Can you help me interpret the co-efficients from the model output so that I can calculate the "waterfall values" of each level of the predictor variables?

(NB. My understanding is that this is done in comparison with a reference class, which is what the model has done here. What I like about the economist version is that it presents as agnostic to a reference class, at least in the viz. I expect there is some dummy variable shenanigans going on, but I can't figure it out, and would love someone smarter to help!)

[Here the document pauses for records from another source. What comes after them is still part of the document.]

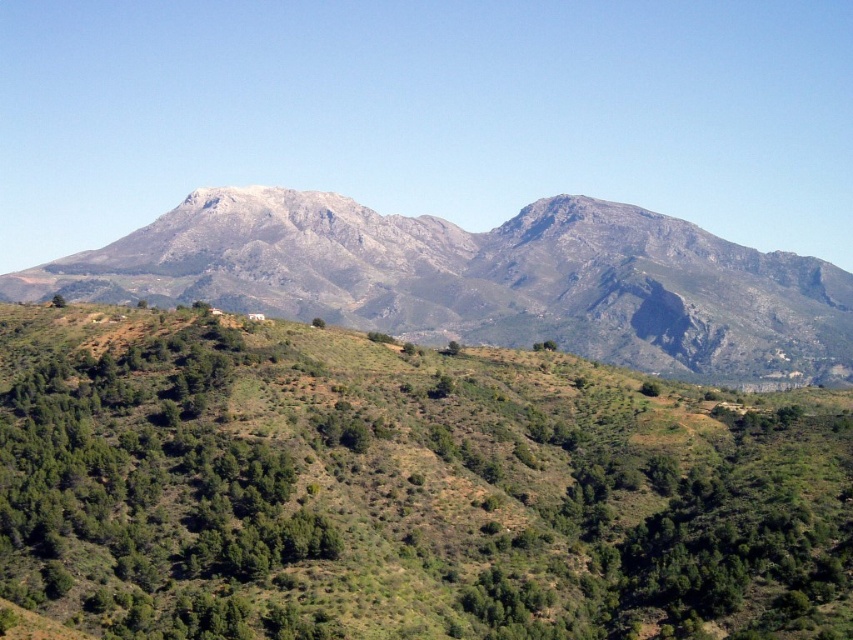 Question: Does gray rocky mountain at center appear over green leafy shrub at center-left?

Choices:
 (A) yes
 (B) no

Answer: (A)

Question: Which point is farther to the camera?

Choices:
 (A) (56, 307)
 (B) (73, 552)

Answer: (A)

Question: Which is farther from the green leafy tree at lower left?

Choices:
 (A) gray rocky mountain range at center
 (B) green leafy tree at center
 (C) gray rocky mountain at center
 (D) green leafy shrub at center-left

Answer: (A)

Question: In this image, where is green leafy tree at lower left located relative to green leafy tree at center?

Choices:
 (A) above
 (B) below

Answer: (A)

Question: Does green leafy shrub at center-left have a lesser width compared to green leafy tree at lower left?

Choices:
 (A) no
 (B) yes

Answer: (B)

Question: Estimate the real-world distances between objects in this image. Which object is closer to the gray rocky mountain range at center?

Choices:
 (A) green leafy tree at center
 (B) green leafy tree at lower left
 (C) green leafy shrub at center-left

Answer: (A)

###### Load packages ###### 
require(tidyverse)
require(nnet)

###### Create example data set ###### 

set.seed(123) # Set seed for reproducibility

# Function to generate voting intention with different probabilities for each party
generate_voting_intention <- function(age_bracket, gender) {
  # Define base probabilities for Labour by age bracket
  base_prob_labour <- c("18-29"=0.45, "30-39"=0.40, "40-49"=0.38, "50-64"=0.36, "65+"=0.35)
  # Adjust Labour probability by gender
  gender_mod_labour <- ifelse(gender == "Female", 0.05, 0)
  prob_labour <- base_prob_labour[age_bracket] + gender_mod_labour
  
  # Conservative base probabilities (smaller than Labour's to ensure Labour majority)
  base_prob_conservative <- c("18-29"=0.25, "30-39"=0.30, "40-49"=0.32, "50-64"=0.34, "65+"=0.35)
  # Adjust Conservative probability by gender (no gender modification in this example)
  prob_conservative <- base_prob_conservative[age_bracket]
  
  # The remaining probability is for Lib Dems
  prob_lib_dems <- 1 - prob_labour - prob_conservative
  
  # Sample voting intention based on calculated probabilities
  sample(c("Labour", "Conservative", "Lib Dems"), size = 1, prob = c(prob_labour, prob_conservative, prob_lib_dems))
}

# Create a data frame with the specified variables
create_survey_data <- function(n) {
  age_brackets <- c("18-29", "30-39", "40-49", "50-64", "65+")
  genders <- c("Male", "Female")
  
  # Sample age and gender for each respondent
  ages <- sample(age_brackets, n, replace = TRUE)
  genders <- sample(genders, n, replace = TRUE)
  
  # Generate voting intention for each respondent
  voting_intention <- mapply(generate_voting_intention, age_bracket = ages, gender = genders)
  
  # Combine into a data frame
  data.frame(
    Age = ages,
    Gender = genders,
    VotingIntention = voting_intention,
    stringsAsFactors = FALSE
  )
}

# Generate survey data for 1000 respondents
survey_data <- create_survey_data(1000)

###### Build Voting Intention model ###### 

vote_mod<-multinom(VotingIntention~Age + Gender, data=survey_data)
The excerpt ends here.